Four out of Five stars
Running time: 124 mins

Engagingly surreal, if utterly impenetrable drama from Charlie Kaufman that is challenging, maddening, laugh out loud funny and deeply moving, all at the same time.

What's it all about?
Screenwriter Charlie Kaufman (Being John Malkovich, Adaptation) takes his first stab at directing with Synecdoche, New York (pronounced sin-eck-doh-key), starring Philip Seymour Hoffman as theatre director Caden Cotard, who lives in Schenectady, New York with his artist wife, Adele (Catherine Keener) and their young daughter, Olive (Sadie Goldstein). Already a hypochondriac, Caden plunges into a deep depression when Adele leaves him and takes Olive to Paris, along with her best friend and possible lover, Maria (Jennifer Jason Leigh).

However, when Caden receives a 'genius' grant, his spirits are lifted and he uses the money to stage an enormous play about his life, rebuilding New York in a warehouse and casting a multitude of actors to play all the people in his life, including himself (Tom Noonan). He begins romances with both the flirty box-office girl (Samantha Morton) and his lead actress (Michelle Williams), but he can't shake his paranoia or his deep-seated loneliness.

The Good
Kaufman's script is absurdly clever throughout, echoing back themes and lines of dialogue to intriguing effect - indeed, the entire film could be seen as Kaufman's surreal version of Death of a Salesman, the play that Caden is directing as the film begins. As the surrealism builds to fever pitch (with warehouses within warehouses and characters played by multiple actors), it's best to give up trying to understand it and just go along for the ride.
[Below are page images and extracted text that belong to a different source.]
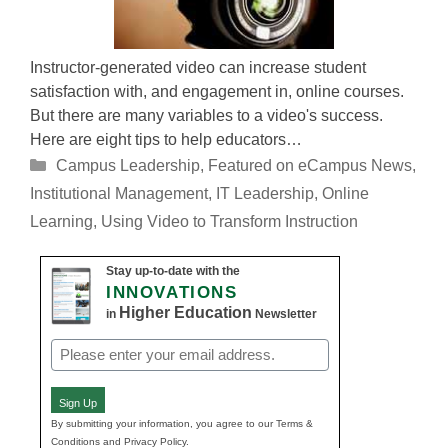
Instructor-generated video can increase student
satisfaction with, and engagement in, online courses.
But there are many variables to a video's success.
Here are eight tips to help educators…
Categories
Campus Leadership
,
Featured on eCampus News
,
Institutional Management
,
IT Leadership
,
Online
Learning
,
Using Video to Transform Instruction
Stay up-to-date with the
INNOVATIONS
Higher Education
in
Newsletter
Email
(Required)
Sign Up
By submitting your information, you agree to our Terms &
Conditions and Privacy Policy.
The performances are superb - Hoffman anchors the film as the ultimate solipsist, while there's terrific support from Morton and a delightful Emily Watson, whose hilarious entrance is perhaps the film's most brilliant and surprising moment.

The Bad
To be fair, the film runs out of steam towards the end and is perhaps around twenty minutes too long.

Worth seeing?
Though undoubtedly complex and almost impossible to understand, Synecdoche, New York is still a rewarding, frequently hilarious and bracingly original drama that packs an unexpectedly powerful emotional punch. Recommended.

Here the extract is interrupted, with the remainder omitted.